● DATA LISTING
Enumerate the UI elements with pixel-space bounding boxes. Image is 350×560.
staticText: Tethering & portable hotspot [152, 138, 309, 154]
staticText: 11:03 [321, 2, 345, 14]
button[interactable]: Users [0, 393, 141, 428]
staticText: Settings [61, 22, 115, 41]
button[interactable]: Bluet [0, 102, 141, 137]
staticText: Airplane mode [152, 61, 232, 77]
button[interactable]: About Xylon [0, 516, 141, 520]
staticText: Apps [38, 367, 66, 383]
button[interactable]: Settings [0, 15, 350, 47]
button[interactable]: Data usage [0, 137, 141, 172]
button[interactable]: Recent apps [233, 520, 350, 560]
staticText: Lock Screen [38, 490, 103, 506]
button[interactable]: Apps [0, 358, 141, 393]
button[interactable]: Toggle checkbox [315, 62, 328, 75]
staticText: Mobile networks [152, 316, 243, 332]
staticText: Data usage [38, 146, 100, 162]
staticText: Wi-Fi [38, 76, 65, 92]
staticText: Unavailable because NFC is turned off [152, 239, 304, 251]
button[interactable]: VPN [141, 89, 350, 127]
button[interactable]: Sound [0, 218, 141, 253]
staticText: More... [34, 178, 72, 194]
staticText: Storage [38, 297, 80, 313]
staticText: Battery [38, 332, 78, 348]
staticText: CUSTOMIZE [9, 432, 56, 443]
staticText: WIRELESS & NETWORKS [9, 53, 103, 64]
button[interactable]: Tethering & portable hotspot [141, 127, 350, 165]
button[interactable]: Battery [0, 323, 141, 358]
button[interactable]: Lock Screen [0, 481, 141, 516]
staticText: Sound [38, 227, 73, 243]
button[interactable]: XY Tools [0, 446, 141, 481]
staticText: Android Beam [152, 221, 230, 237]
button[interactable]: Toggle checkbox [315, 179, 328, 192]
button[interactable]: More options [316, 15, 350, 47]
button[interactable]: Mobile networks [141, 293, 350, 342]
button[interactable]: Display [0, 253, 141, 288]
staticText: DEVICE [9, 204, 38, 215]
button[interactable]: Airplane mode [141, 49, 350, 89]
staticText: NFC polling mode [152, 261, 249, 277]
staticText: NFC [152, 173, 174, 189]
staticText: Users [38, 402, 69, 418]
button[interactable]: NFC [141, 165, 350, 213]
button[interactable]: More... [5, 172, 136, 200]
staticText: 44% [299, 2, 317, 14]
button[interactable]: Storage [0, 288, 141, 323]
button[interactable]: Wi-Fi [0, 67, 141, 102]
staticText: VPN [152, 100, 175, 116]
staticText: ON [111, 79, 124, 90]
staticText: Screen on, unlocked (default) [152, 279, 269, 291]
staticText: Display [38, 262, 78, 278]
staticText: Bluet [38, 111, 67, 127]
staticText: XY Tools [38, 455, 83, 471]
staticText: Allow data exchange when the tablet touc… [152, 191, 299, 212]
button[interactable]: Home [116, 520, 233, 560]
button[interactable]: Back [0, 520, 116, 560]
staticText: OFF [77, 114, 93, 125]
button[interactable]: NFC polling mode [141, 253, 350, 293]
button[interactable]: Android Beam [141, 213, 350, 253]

● EXERCISE DESCRIPTION
Report every line in the listing that holds the word "polling".

● OUTPUT
staticText: NFC polling mode [152, 261, 249, 277]
button[interactable]: NFC polling mode [141, 253, 350, 293]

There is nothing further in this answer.